夜色深沉,殘月如鉤。秦贏坐在破敗的正堂中,面前生著一堆篝火,火光照亮他稜角分明的側臉。他手中握著一卷《韓非子》,書頁已泛黃,邊角磨損,顯然被翻閱過無數次。
玄鴉首領站在堂下,一身黑衣幾乎融入陰影,只有那雙冷靜如深井的眼睛在火光中微微反光。
“主人,清風道長‘真死了’。”
他低聲稟報,“嶺南府衙已收到‘暴病身亡’的報案,屍體已經火化,骨灰送還清風觀。新的身份文書和路引,按您的吩咐,放在了棺木暗格裡。”
秦贏的視線沒有離開書卷,只是輕輕“嗯”了一聲。
篝火噼啪作響,火星升騰,在夜空中短暫閃爍後熄滅。堂外秋風蕭瑟,吹得破窗紙嘩嘩作響,更添幾分寒意。
“趙恆可以死,”
秦贏忽然開口,聲音平靜得像在談論天氣,“張諫之也可以。”
玄鴉首領身體微不可察地僵了一下,但很快恢復如常。深知主人的行事風格——每個決定都有深意,每句話都有目的。但他還是第一次聽秦贏如此直白地說出這種話。
“有些刀,用過了,便沒有了價值。”
秦贏翻過一頁書,目光在“人主之患在於信人,信人則制於人”這句話上停留片刻,“當年趙恆的死,你們做得很好。”
這句話像一塊冰,砸進寂靜的堂中。
玄鴉首領低下頭:“屬下只是執行主人的命令。
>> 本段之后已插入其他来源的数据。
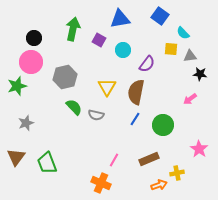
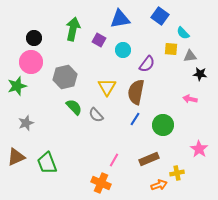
pink arrow: rotated 48 degrees clockwise
gray semicircle: rotated 35 degrees clockwise
brown triangle: rotated 30 degrees clockwise
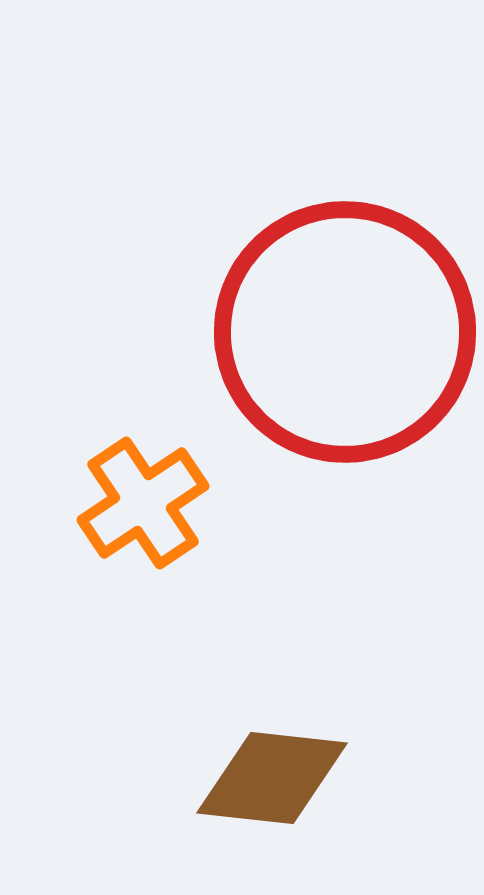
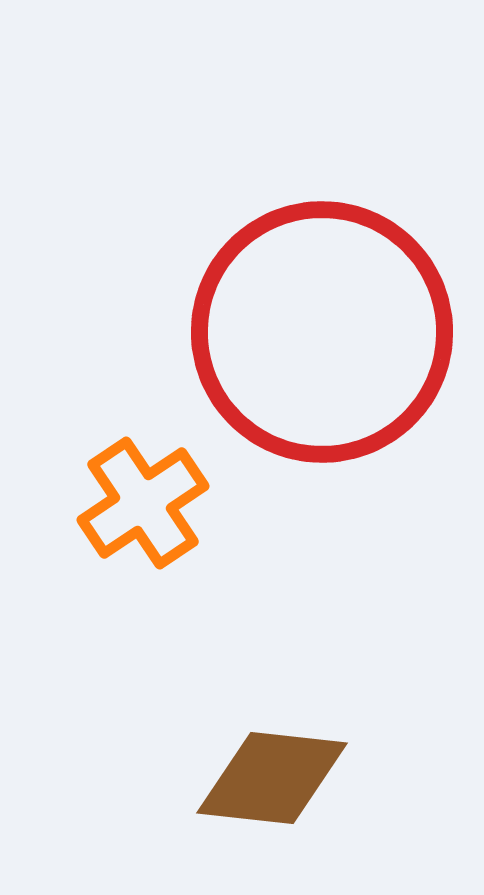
red circle: moved 23 px left
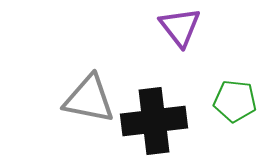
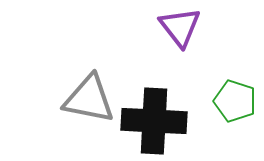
green pentagon: rotated 12 degrees clockwise
black cross: rotated 10 degrees clockwise
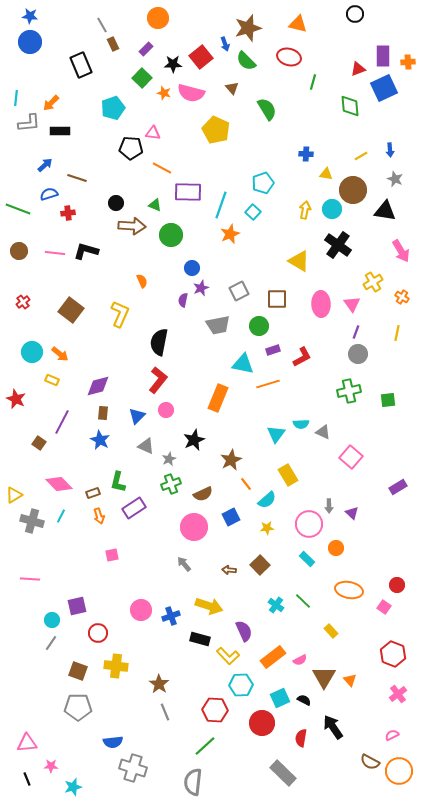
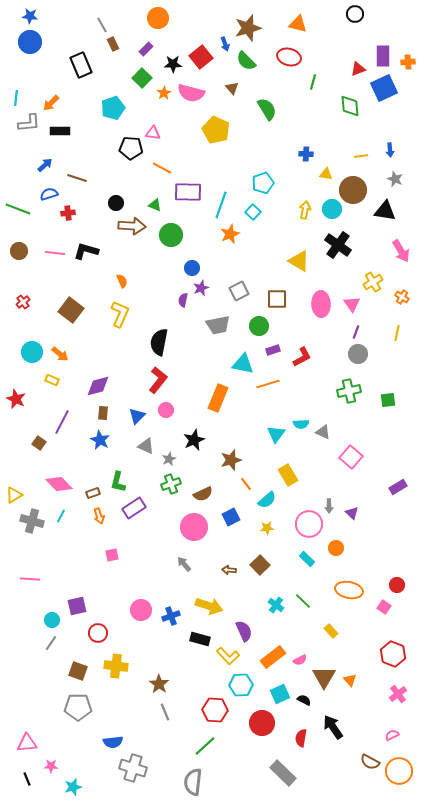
orange star at (164, 93): rotated 24 degrees clockwise
yellow line at (361, 156): rotated 24 degrees clockwise
orange semicircle at (142, 281): moved 20 px left
brown star at (231, 460): rotated 10 degrees clockwise
cyan square at (280, 698): moved 4 px up
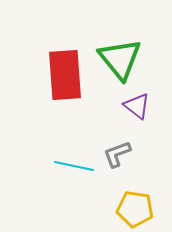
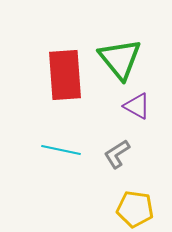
purple triangle: rotated 8 degrees counterclockwise
gray L-shape: rotated 12 degrees counterclockwise
cyan line: moved 13 px left, 16 px up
”
半年前,趙恆之死確實是他親手佈置。那個年輕的兵部官員,在調查北境邊軍走私案時觸及了核心,秦贏下令“處理”。他們做得乾淨利落,讓趙恆看起來像是突發急症身亡,連狄仁傑都未能查出破綻。
當時玄鴉首領以為,秦贏是為了保護走私線——畢竟那時候,秦贏剛被武則天任命為巡察使,需要掌握足夠的籌碼。但現在聽來,似乎另有深意。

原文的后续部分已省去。